Fit werden – auch bei Schnee und Eis

Zum Jahresstart den inneren Schweinehund überwinden und losjoggen: Ein Vorsatz, den sich ein großer Teil der Deutschen 2018 als Ziel für das neue Jahr gesetzt hat. Wichtig ist in jedem Fall aber auch eine Absicherung vor Unfällen.(Foto: Masterfile/RF/DVAG)

Einer der meistgenannten guten Vorsätze fürs neue Jahr lautet regelmäßig: Mehr Sport treiben.

Doch besonders bei der aktuellen Wetterlage mit Schnee und Blitzeis in ganz Deutschland ist Vorsicht besser als Nachsicht. Alljährlich gehört das Ziel „mehr Sport“ zu den Klassikern unter den guten Vorsätzen – besonders beim nachfeiertaglichen Blick auf die Waage oder in den Spiegel. Naheliegend ist da das Joggen. Es braucht nur ein Paar Laufschuhe und schon kann’s losgehen.

Doch gerade wenn es draußen glatt und dunkel ist, steigt das Unfallrisiko erheblich.

Gegens Rutschen versichert

Outdoor-Sportler können teure Unfallfolgen daher durch den richtigen Versicherungsschutz vermeiden.

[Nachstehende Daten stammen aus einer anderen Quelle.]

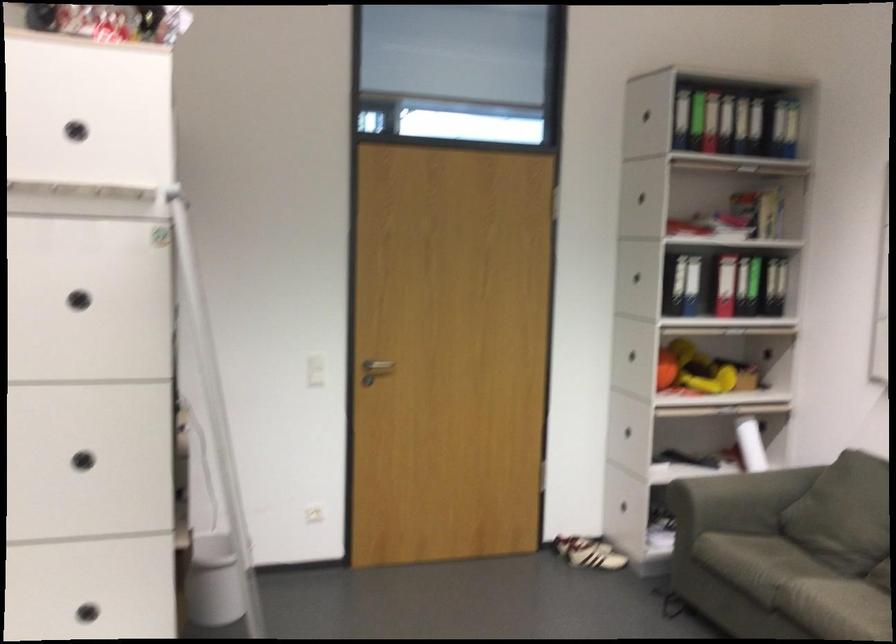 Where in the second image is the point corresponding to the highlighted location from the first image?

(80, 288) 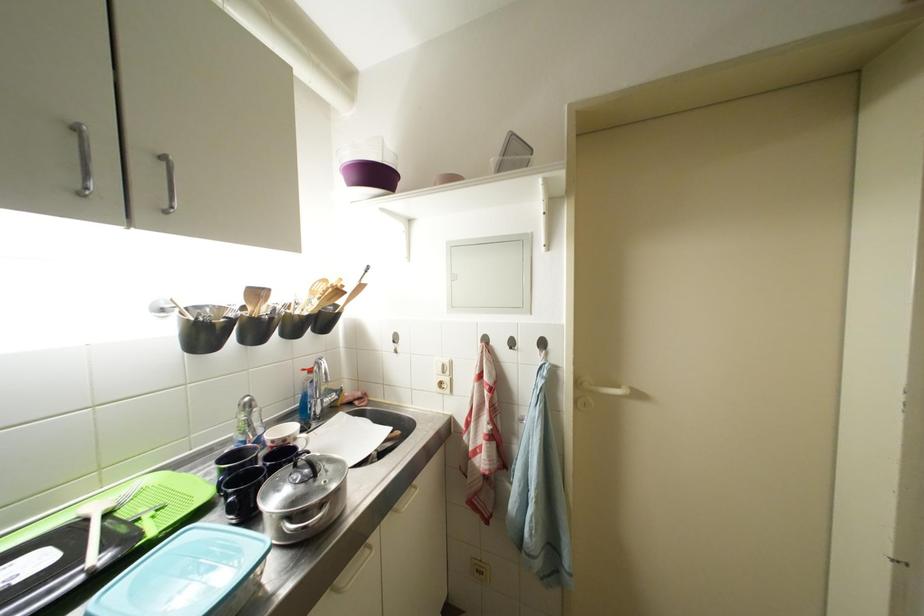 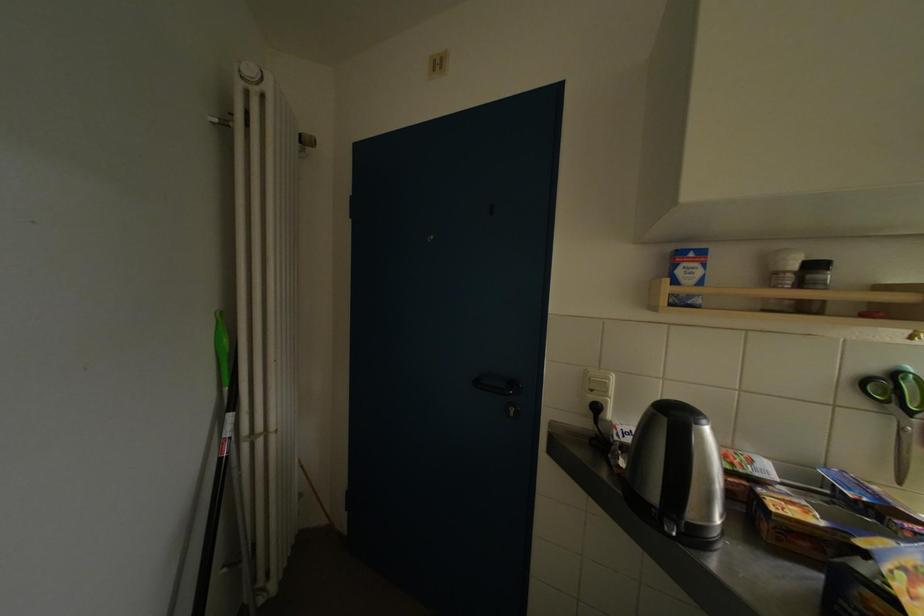 Question: The camera is either moving clockwise (left) or counter-clockwise (right) around the object. The first image is from the beginning of the video and the second image is from the end. Is the camera moving left or right when shooting the video?

Choices:
 (A) Left
 (B) Right

Answer: (B) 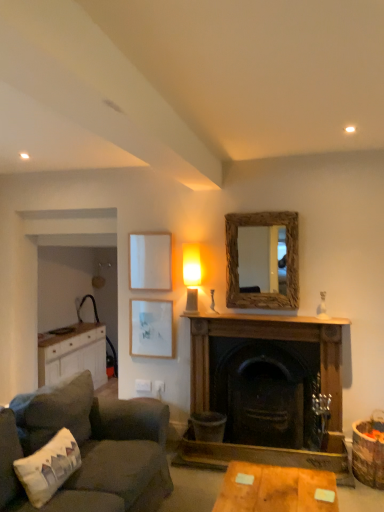 You are a GUI agent. You are given a task and a screenshot of the screen. Output one action in this format:
    pyautogui.click(x=<x>, y=<y>)
    Task: Click on the empty space that is ontop of wooden mantelpiece at center
    The image size is (384, 512).
    Given the screenshot: What is the action you would take?
    pyautogui.click(x=263, y=315) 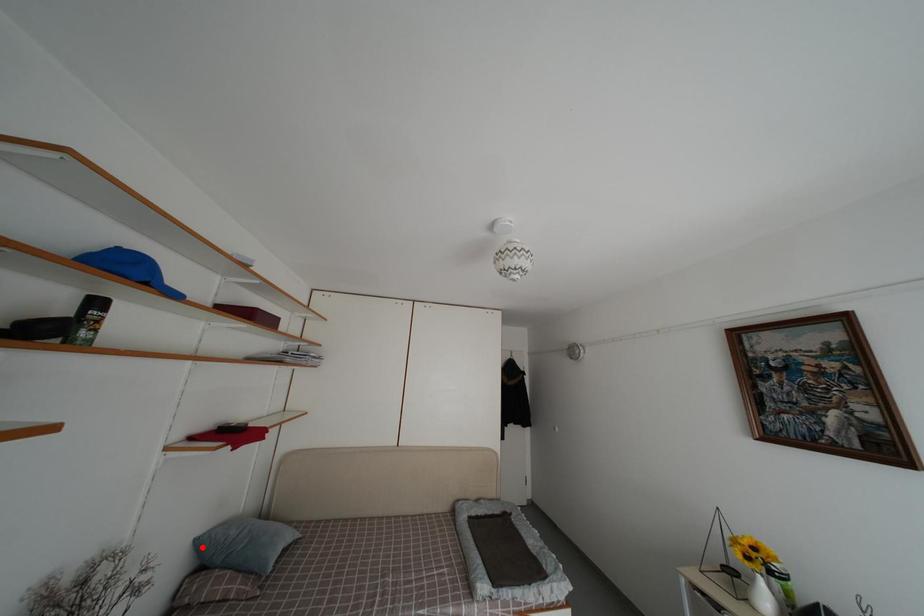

Rutscht ein Läufer aus und verletzt sich bei einem Sturz, ist das schmerzhaft und ärgerlich – nicht nur wegen der drohenden Auszeit. Entsteht durch den Unfall eine dauerhafte körperliche Beeinträchtigung, kommen schnell hohe Behandlungskosten zusammen.

Was viele nicht bedenken: Trägt sich der Vorfall außerhalb der Arbeitszeiten zu und stellt keinen Wegeunfall dar, greift die gesetzliche Versicherung möglicherweise nicht.

Wer sich in einer solchen Situation eine Verletzung mit nachhaltigen Schäden zuzieht, dem hilft nur eine private Unfallversicherung. Neben möglichen finanziellen Zusatzleistungen gehört vor allem die Absicherung der teils hohen Folgekosten bei Invalidität dazu – etwa für private Umbaumaßnahmen oder die Anschaffung eines behindertengerechten Fahrzeugs.

Tipps zum sicheren Joggen im Winter

  • Kleidung in grellen Farben sowie Blinklichter oder Reflektoren erhöhen die Sichtbarkeit von maximal 20 Meter bei dunkler Kleidung auf bis zu 150 Meter.
  • Noch besser: In manchen Sportjacken sind fluoreszierende Bänder eingearbeitet, die auch ohne direkte Lichtquelle leuchten.
  • Durch Stirnlampen erkennen Jogger Stolperfallen im Dusteren besser und werden selbst bis zu 500 Meter im Voraus von anderen Verkehrsteilnehmern gesehen.
  • Laufschuhe mit rutschfester Sohle sind vor allem bei Glätte wichtig: Spikes, die auf alle Schuhe passen, helfen bei Schnee.
  • Laufstil ändern je nach Untergrund: bei Glätte die Schrittlänge verkürzen, mit den Armen balancieren.
  • Laufexperimente aufs Frühjahr verschieben.
  • Das Handy immer dabei haben, um im Notfall Hilfe holen zu können.